Posted by: MFA Mama | October 25, 2009 at 10:03 PM
Do it. You are Mama, you are wise.Call them. And no one's going to snigger if you're wrong.
Posted by: daysgoby | October 25, 2009 at 10:04 PM
Thank you, Julia, for your mention of my son, Oliver, and the horrible disease that took his life. A mere "thank you" seems so inadequate, though. One of my goals has been to increase awareness of the disease and of the availability of carrier testing. Since SMA has no cure, prevention is currently its only cure.
Families of SMA has more information about the disease that can be found at:
curesma.org
The Claire Altman Heine Foundation has more information about carrier screening that can be found at:
preventsma.org
Posted by: Rebekka Mastin | October 25, 2009 at 10:27 PM
My 2-yr-old nephew also does the cheeks thing (which I call THE GROSSEST THING EVER and my s-i-l assures me is nowhere near the top level of gross w/ a toddler) and is also a bit lacking the the vocab department. I never thought there was a connection between being a gross eater and preferring the point-and-grunt method of communication, but now that you mention it... If your spider sense is tingling, definitely get it checked out! The benefits of catching any issues early on *completely* outweigh a morning wasted while a specialist tells you he's fine.
Posted by: Meg | October 25, 2009 at 10:27 PM
Do the speech evaluation - it can't hurt, it can only help! And if he doesn't need some type of intervention, the sooner he gets it, the better.

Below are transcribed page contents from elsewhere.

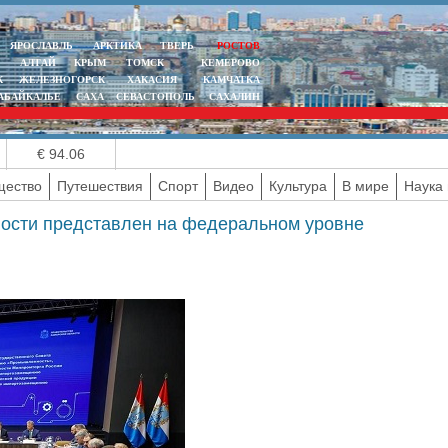
ЯРОСЛАВЛЬ
АРКТИКА
ТВЕРЬ
РОСТОВ
АЛТАЙ
КРЫМ
ТОМСК
КЕМЕРОВО
К
ЖЕЛЕЗНОГОРСК
ХАКАСИЯ
КАМЧАТКА
АБАЙКАЛЬЕ
САХА
СЕВАСТОПОЛЬ
САХАЛИН
€ 94.06
ество
Путешествия
Спорт
Видео
Культура
В мире
Наука 
ости представлен на федеральном уровне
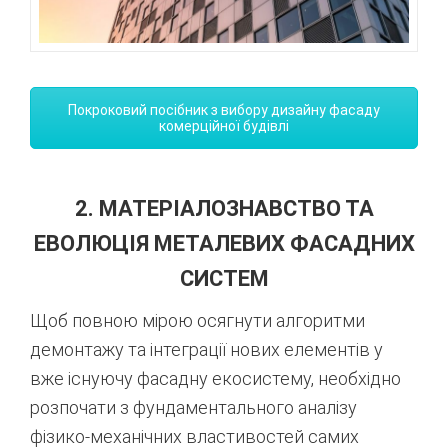
Покроковий посібник з вибору дизайну фасаду
комерційної будівлі
2. МАТЕРІАЛОЗНАВСТВО ТА
ЕВОЛЮЦІЯ МЕТАЛЕВИХ ФАСАДНИХ
СИСТЕМ
Щоб повною мірою осягнути алгоритми
демонтажу та інтеграції нових елементів у
вже існуючу фасадну екосистему, необхідно
розпочати з фундаментального аналізу
фізико-механічних властивостей самих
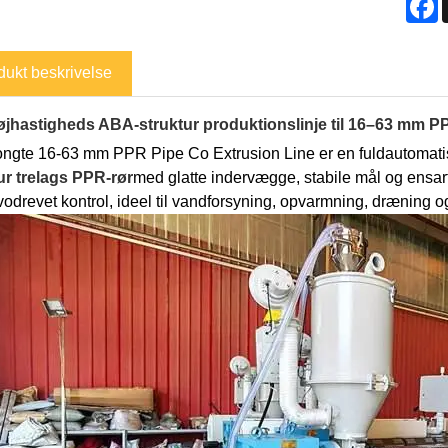
dukt beskrivelse
jhastigheds ABA-struktur produktionslinje til 16–63 mm P
ngte 16-63 mm PPR Pipe Co Extrusion Line er en fuldautomatisk, h
ur trelags PPR-rør
med glatte indervægge, stabile mål og ensar
vodrevet kontrol, ideel til vandforsyning, opvarmning, dræning o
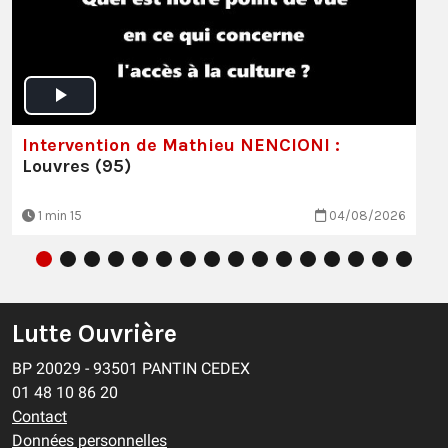
Intervention de Mathieu NENCIONI :
Louvres (95)
1 min 15
04/08/2026
Lutte Ouvrière
BP 20029 - 93501 PANTIN CEDEX
01 48 10 86 20
Contact
Données personnelles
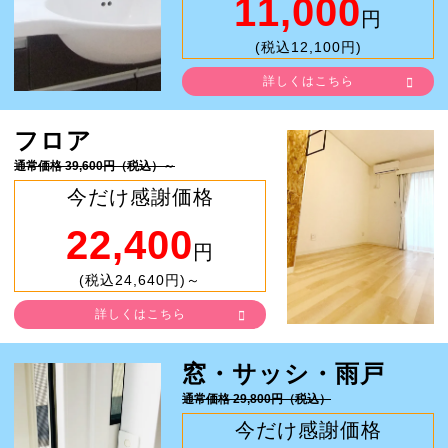
11,000
円
(税込12,100円)
詳しくはこちら
フロア
通常価格 39,600円（税込）～
今だけ感謝価格
22,400
円
(税込24,640円)～
詳しくはこちら
窓・サッシ・雨戸
通常価格 29,800円（税込）
今だけ感謝価格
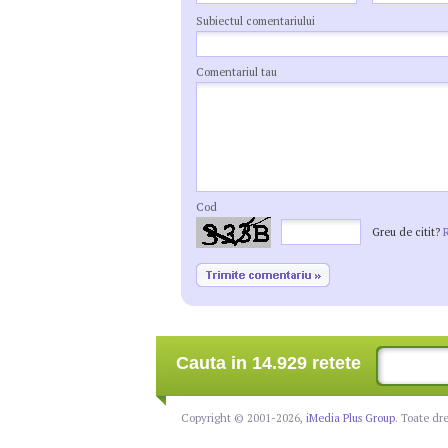
Subiectul comentariului
Comentariul tau
Cod
Greu de citit?
Cauta in 14.929 retete
Copyright © 2001-2026,
iMedia Plus Group
. Toate dr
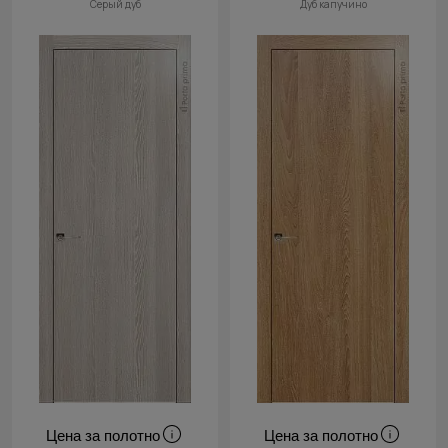
Серый дуб
Дуб капучино
Цена за полотно
Цена за полотно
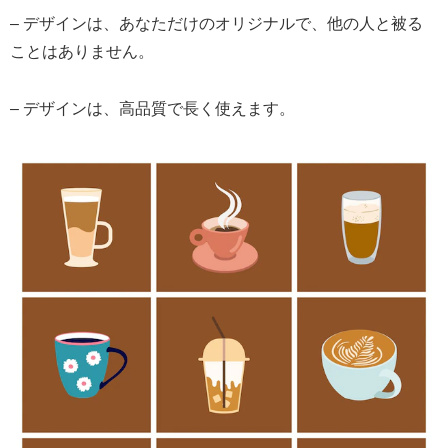
– デザインは、あなただけのオリジナルで、他の人と被る
ことはありません。
– デザインは、高品質で長く使えます。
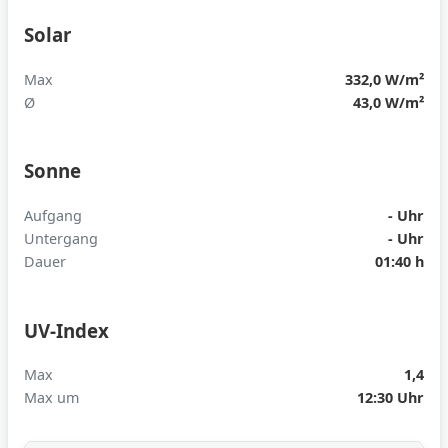
Solar
Max
332,0 W/m²
Ø
43,0 W/m²
Sonne
Aufgang
- Uhr
Untergang
- Uhr
Dauer
01:40 h
UV-Index
Max
1,4
Max um
12:30 Uhr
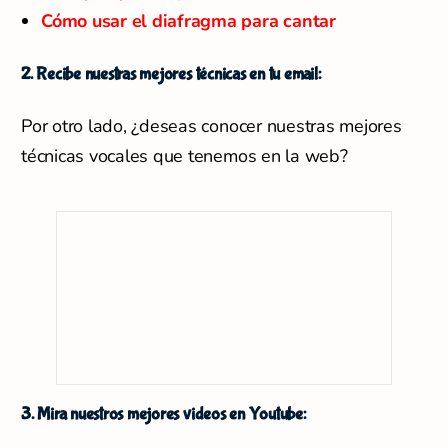
Cómo usar el diafragma para cantar
2. Recibe nuestras mejores técnicas en tu email:
Por otro lado, ¿deseas conocer nuestras mejores
técnicas vocales que tenemos en la web?
3. Mira nuestros mejores videos en Youtube:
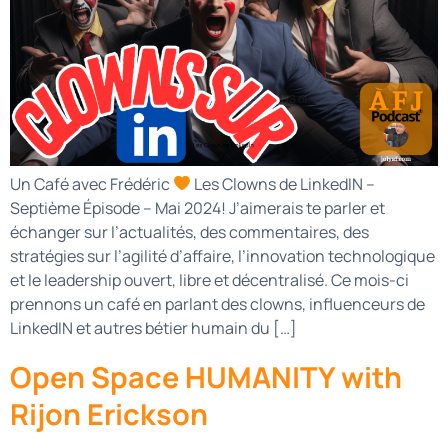
Un Café avec Frédéric
Les Clowns de LinkedIN –
Septième Épisode – Mai 2024! J’aimerais te parler et
échanger sur l’actualités, des commentaires, des
stratégies sur l’agilité d’affaire, l’innovation technologique
et le leadership ouvert, libre et décentralisé. Ce mois-ci
prennons un café en parlant des clowns, influenceurs de
LinkedIN et autres bétier humain du […]
Open Space HUMANITY with
Rijon Erickson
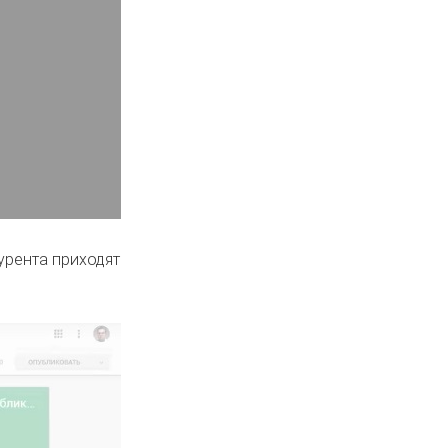
курента приходят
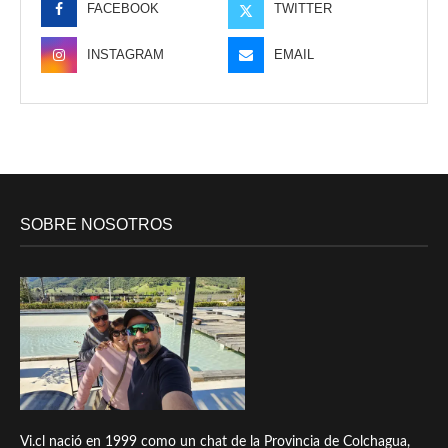
FACEBOOK
TWITTER
INSTAGRAM
EMAIL
SOBRE NOSOTROS
Vi.cl nació en 1999 como un chat de la Provincia de Colchagua,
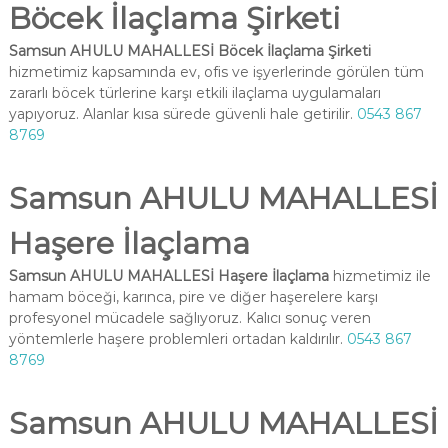
Böcek İlaçlama Şirketi
Samsun AHULU MAHALLESİ Böcek İlaçlama Şirketi
hizmetimiz kapsamında ev, ofis ve işyerlerinde görülen tüm
zararlı böcek türlerine karşı etkili ilaçlama uygulamaları
yapıyoruz. Alanlar kısa sürede güvenli hale getirilir.
0543 867
8769
Samsun AHULU MAHALLESİ
Haşere İlaçlama
Samsun AHULU MAHALLESİ Haşere İlaçlama
hizmetimiz ile
hamam böceği, karınca, pire ve diğer haşerelere karşı
profesyonel mücadele sağlıyoruz. Kalıcı sonuç veren
yöntemlerle haşere problemleri ortadan kaldırılır.
0543 867
8769
Samsun AHULU MAHALLESİ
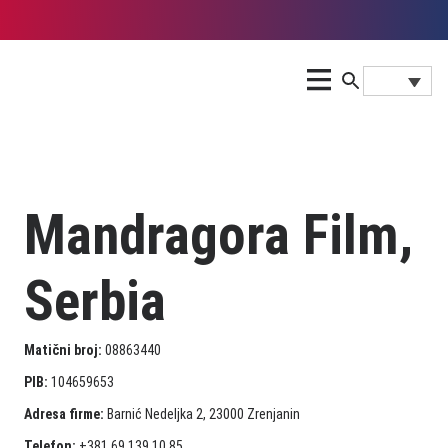
Mandragora Film,
Serbia
Matični broj:
08863440
PIB:
104659653
Adresa firme:
Barnić Nedeljka 2, 23000 Zrenjanin
Telefon:
+381 69 139 10 85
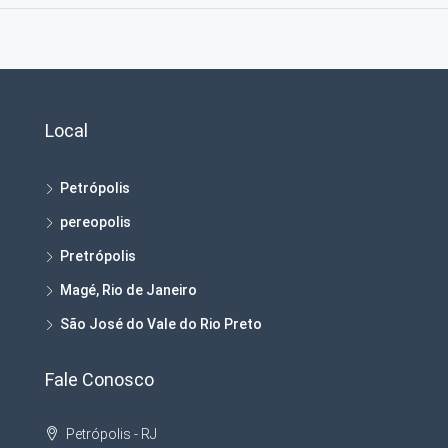
Local
Petrópolis
pereopolis
Pretrópolis
Magé, Rio de Janeiro
São José do Vale do Rio Preto
Fale Conosco
Petrópolis - RJ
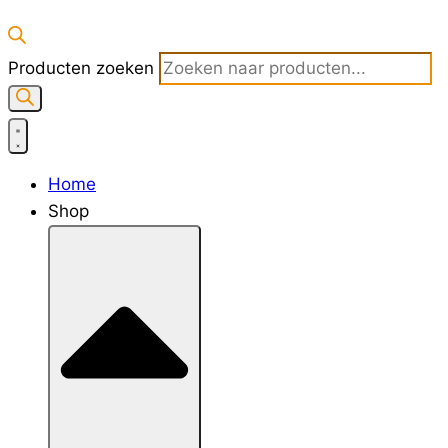
Producten zoeken
Home
Shop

Posted by: Trisha | October 25, 2009 at 10:27 PM
On the evaluation, sounds like you will be thinking about it if you don't, so may as well get it done. As someone else commented, I think the trend is to suggest therapy when someone brings in a child this early on in part because it is so hard to tell what is a phase and what they will quickly grow out of, and no one wants to make a mistake.
On the ad space, that is so incredibly generous of you.
On Caroline, I love the "lonely" comment and the fact that she is experimenting with where it fits properly. My son likes "a little bit nervous". Makes me smile every time.
Posted by: Kirsten | October 25, 2009 at 10:29 PM
I am a long-time reader, although I don't think I've ever commented. Caroline is so beautiful. She is amazing. I mean they're all beautiful, but those pictures of Caroline are the cat's pajamas.
Posted by: sweetcoalminer | October 25, 2009 at 10:32 PM
My nephew did the "don't swallow while eating" thing too for a while, his speech was fine. Gross and deadly habit, isn't it?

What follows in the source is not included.